[Opening Listed entries section]

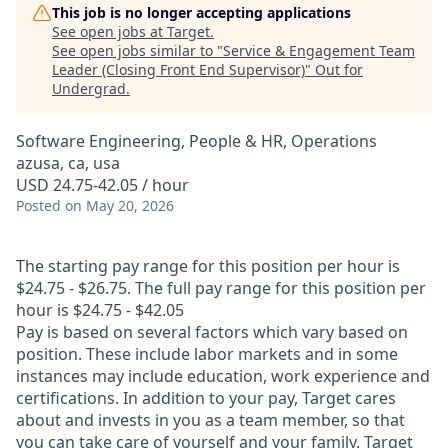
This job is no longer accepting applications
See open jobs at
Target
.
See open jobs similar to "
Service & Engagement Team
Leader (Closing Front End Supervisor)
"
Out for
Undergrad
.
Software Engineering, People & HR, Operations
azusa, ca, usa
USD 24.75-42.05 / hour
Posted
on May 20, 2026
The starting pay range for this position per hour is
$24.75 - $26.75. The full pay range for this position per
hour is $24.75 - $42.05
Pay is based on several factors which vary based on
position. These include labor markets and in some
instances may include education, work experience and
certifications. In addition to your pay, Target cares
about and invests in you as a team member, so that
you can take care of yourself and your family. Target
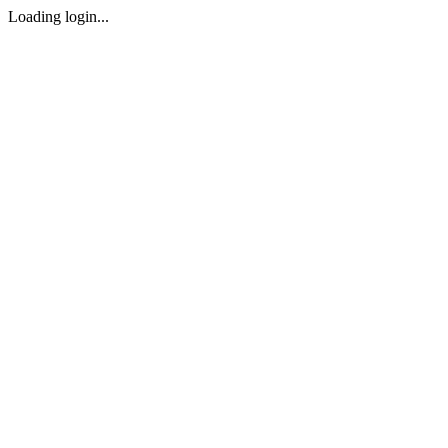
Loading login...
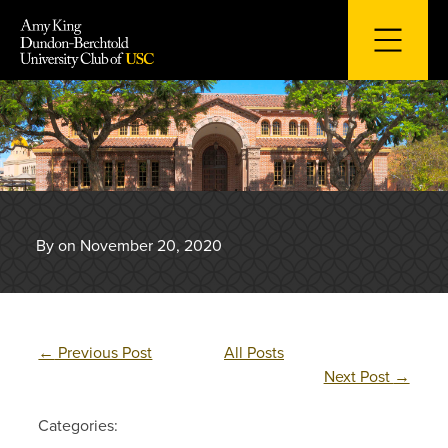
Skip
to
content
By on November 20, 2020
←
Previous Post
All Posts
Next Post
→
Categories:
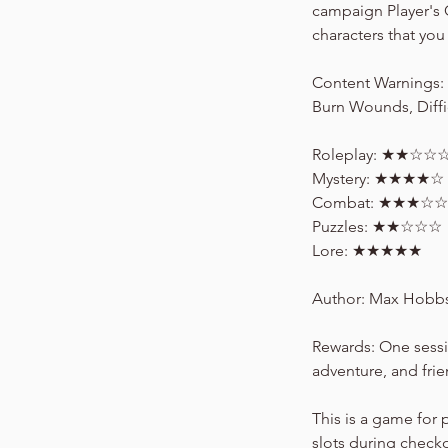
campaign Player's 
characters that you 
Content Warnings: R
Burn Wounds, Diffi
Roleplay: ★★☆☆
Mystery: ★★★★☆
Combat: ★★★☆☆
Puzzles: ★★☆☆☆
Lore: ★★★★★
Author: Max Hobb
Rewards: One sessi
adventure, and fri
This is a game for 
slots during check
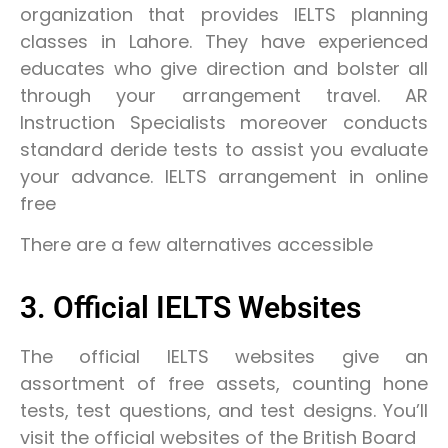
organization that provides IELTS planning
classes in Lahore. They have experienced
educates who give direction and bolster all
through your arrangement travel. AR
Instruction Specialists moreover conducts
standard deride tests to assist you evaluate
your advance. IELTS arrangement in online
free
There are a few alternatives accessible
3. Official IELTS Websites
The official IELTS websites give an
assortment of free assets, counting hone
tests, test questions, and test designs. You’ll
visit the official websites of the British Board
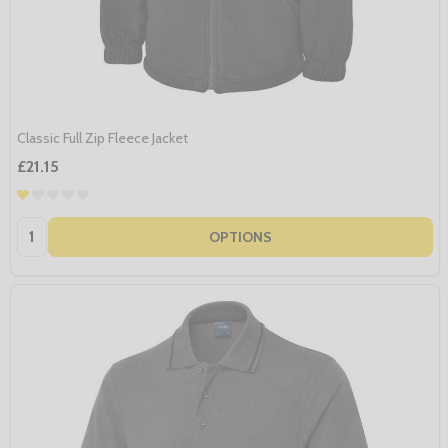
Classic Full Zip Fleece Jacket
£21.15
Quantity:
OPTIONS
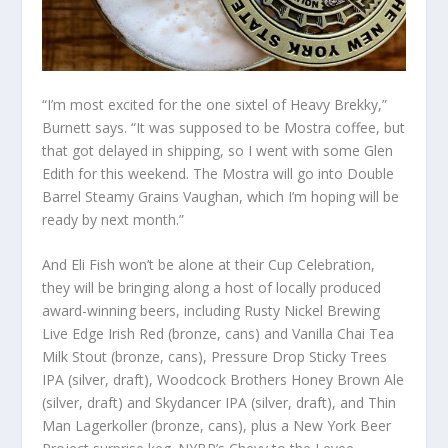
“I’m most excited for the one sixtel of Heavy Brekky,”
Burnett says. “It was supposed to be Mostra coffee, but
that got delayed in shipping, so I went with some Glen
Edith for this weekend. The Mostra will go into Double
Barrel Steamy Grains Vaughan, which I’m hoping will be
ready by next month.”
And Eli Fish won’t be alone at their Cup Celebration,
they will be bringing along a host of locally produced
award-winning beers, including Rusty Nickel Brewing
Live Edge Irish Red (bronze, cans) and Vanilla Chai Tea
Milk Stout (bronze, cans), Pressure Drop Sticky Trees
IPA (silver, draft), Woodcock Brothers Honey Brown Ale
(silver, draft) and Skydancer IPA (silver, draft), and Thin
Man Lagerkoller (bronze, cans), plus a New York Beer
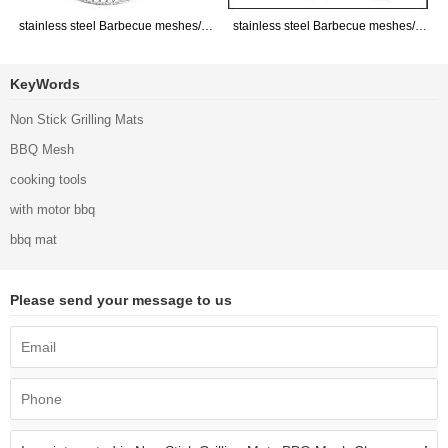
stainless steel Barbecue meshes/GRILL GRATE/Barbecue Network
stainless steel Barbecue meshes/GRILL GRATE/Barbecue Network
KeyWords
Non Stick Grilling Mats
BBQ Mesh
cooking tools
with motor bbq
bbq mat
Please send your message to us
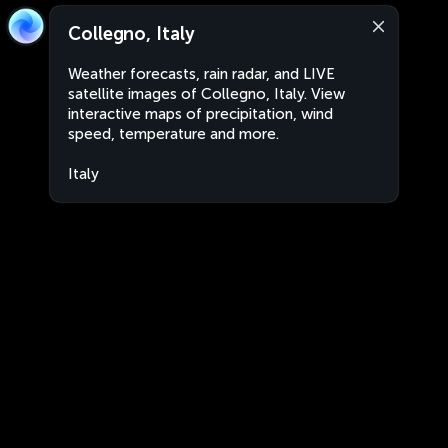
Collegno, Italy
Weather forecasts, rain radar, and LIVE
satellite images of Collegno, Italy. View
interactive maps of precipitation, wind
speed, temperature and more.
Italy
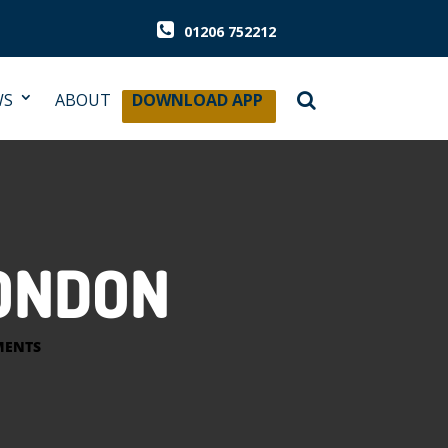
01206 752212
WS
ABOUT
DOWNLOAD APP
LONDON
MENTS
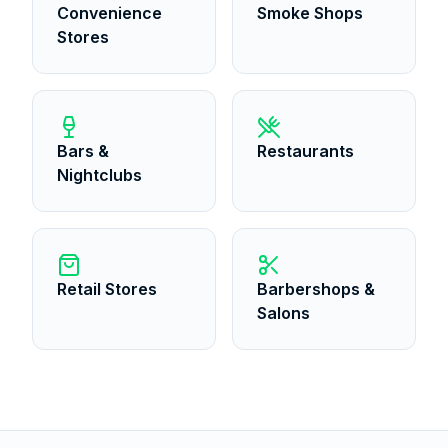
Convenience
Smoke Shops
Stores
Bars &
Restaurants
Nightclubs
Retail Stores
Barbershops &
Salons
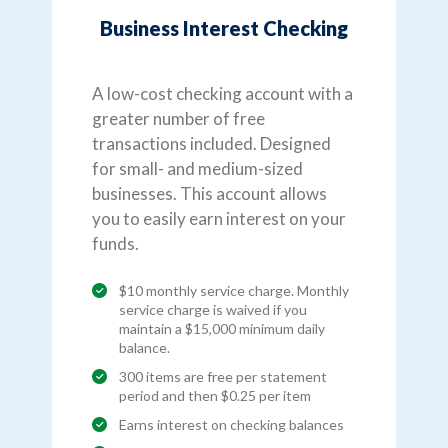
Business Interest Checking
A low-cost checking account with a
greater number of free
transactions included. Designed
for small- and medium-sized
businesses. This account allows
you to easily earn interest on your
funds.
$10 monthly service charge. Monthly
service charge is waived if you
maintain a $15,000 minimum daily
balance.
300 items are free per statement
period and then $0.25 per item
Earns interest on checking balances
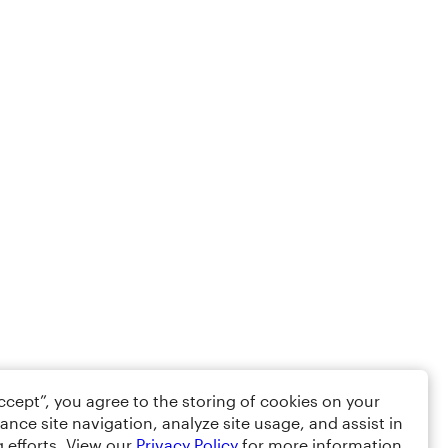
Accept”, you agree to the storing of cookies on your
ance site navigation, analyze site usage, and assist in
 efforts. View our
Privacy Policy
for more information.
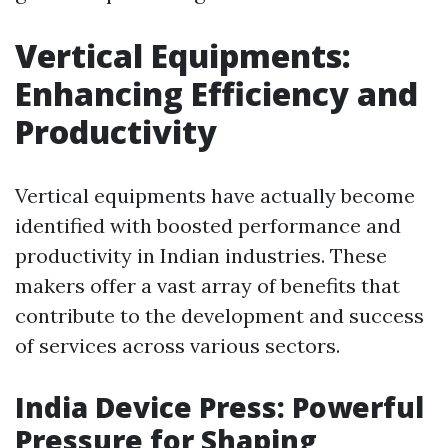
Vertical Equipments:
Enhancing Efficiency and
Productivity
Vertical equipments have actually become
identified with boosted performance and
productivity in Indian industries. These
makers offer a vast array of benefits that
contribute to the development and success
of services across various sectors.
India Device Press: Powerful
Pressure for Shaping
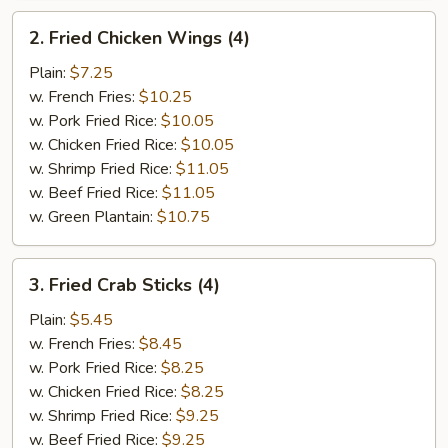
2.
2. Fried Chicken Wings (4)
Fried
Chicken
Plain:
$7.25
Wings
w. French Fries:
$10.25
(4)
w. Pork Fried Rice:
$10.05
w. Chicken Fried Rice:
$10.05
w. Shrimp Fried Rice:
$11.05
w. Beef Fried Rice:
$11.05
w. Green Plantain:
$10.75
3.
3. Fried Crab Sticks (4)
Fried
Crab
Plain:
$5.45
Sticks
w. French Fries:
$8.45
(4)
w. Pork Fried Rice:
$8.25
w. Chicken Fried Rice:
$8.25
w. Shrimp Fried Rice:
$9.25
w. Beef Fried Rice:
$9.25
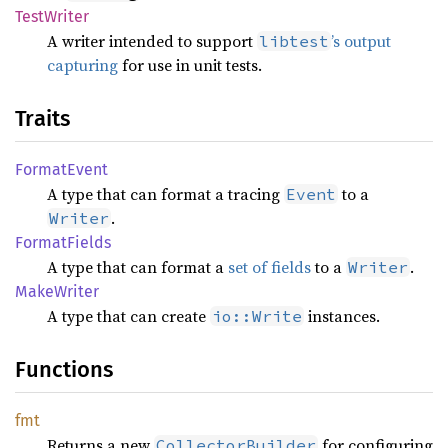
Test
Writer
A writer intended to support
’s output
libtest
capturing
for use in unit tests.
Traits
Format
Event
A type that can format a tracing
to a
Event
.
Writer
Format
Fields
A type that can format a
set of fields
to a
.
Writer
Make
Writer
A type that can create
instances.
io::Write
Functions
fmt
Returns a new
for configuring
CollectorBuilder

[Closing Listed entries section]

[Task directions] Retype the entries above exactly, but only from the line containing "Pay is based" through the line containing "about and invests", both included.

[The completed task]
Pay is based on several factors which vary based on
position. These include labor markets and in some
instances may include education, work experience and
certifications. In addition to your pay, Target cares
about and invests in you as a team member, so that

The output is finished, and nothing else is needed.